| ENTRIES SHOWN |

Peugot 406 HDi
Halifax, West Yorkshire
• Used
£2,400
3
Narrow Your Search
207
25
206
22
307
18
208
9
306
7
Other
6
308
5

| TASK DETAILS |
Output the whole listing word for word.

| RESPONSE |
Peugot 406 HDi
Halifax, West Yorkshire
• Used
£2,400
3
Narrow Your Search
207
25
206
22
307
18
208
9
306
7
Other
6
308
5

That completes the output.